Gabion channel built for water run-off causing erosion in valley


Concerned residents have put the spotlight on the metro’s civil works project which has been under way in the Third Avenue/Glenhurd Drive dip in Newton Park for seven months.
Representatives of the Baakens Valley Preservation Trust said the design and implementation of the R13m project were creating problems even as the metro sought to achieve the stated aim of easing traffic flow.
Trust spokesperson Steff Schenk said the organisation backed sensible development.
“But poor management of stormwater and failing to rehabilitate work sites are regressive, undermining the value of the valley and creating huge future problems – and there are glaring examples of that situation happening here.”
Schenk said the gabion stormwater channel running down the south side of Glenhurd Drive had created a “hydraulic ram”.
The box-shaped channel, lined with rock and wire gabion baskets, runs steeply downhill and ends abruptly a short distance above the dip where stormwater has already gouged a hole in the soil.
An underground drain from the new Fairview link road opens into the channel halfway down its length, increasing the volume of water.
Schenk pointed out where rushing stormwater below this outlet pipe had already eroded the ground below the wire and created troughs of erosion.
“This project has created more hard surfaces which means more stormwater runoff and instead of spreading the force of the flow, this structure has created a chute.”
The stormwater should instead be spread horizontally via berms across the slope below Mangold Park, he said.
“The water would be slowed down, reducing erosion and downstream flooding, and at the same time nourishing vegetation and replenishing our water table.”
Schenk also pointed out a thick clump of alien castor oil plants and mounds of rubble and plastic at the bottom of the dip on the north side of Glenhurd Drive.
“The area has been cleared of vegetation and then just left, brutalised.
“There are many examples of this situation in the valley and we’re calling on the metro to compel contractors to clean up and rehabilitate with suitable indigenous vegetation when they’ve finished.”
Barry Patterson, who worked for 34 years in conservation bodies and as a consultant to the transitional local councils in the Western Cape on urban river management plans, echoed the trust’s concerns.
He pointed to where rubbish and rubble had been bulldozed into the river and said the bare slopes above the gabion channel and the link road also needed urgent attention. “They should have been rehabilitated as soon as work there was finished to slow runoff and avoid erosion.”
Metro spokesperson Kupido Baron said the road project created a link from Restitution Avenue west of the William Moffett Expressway to Glenhurd Drive, to improve traffic flow from Fairview to Glenhurd and Newton Park.

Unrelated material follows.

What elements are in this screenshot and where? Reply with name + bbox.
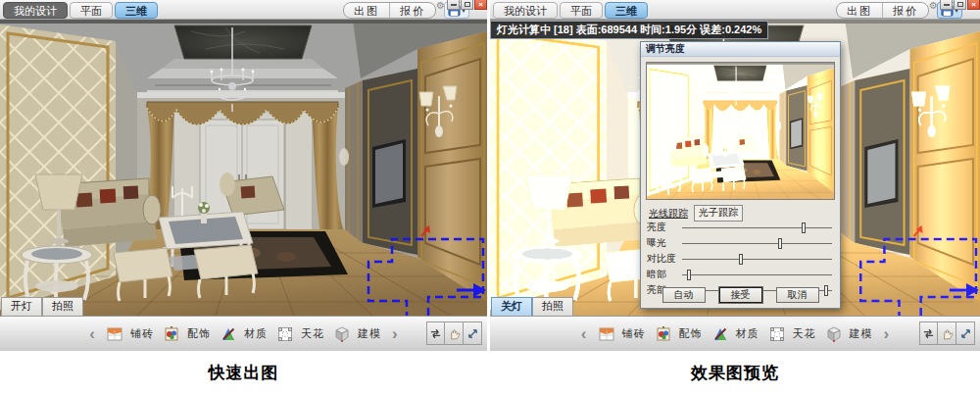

Rubbish bulldozed into the river had happened during a separate project to locate a valve that had to be repaired, he said.
“The contractor, SP Excell, will be instructed to return to rectify the matter.”
He confirmed the erosion at the bottom end of the gabion channel but said an outlet structure, which would alleviate it , still had to be built.
An environmental impact assessment had been done, conditions were being implemented and the metro was satisfied with the project.
Provincial environment department manager Dayalan Govender said audits of the project showed it was complying with conditions set down by the department.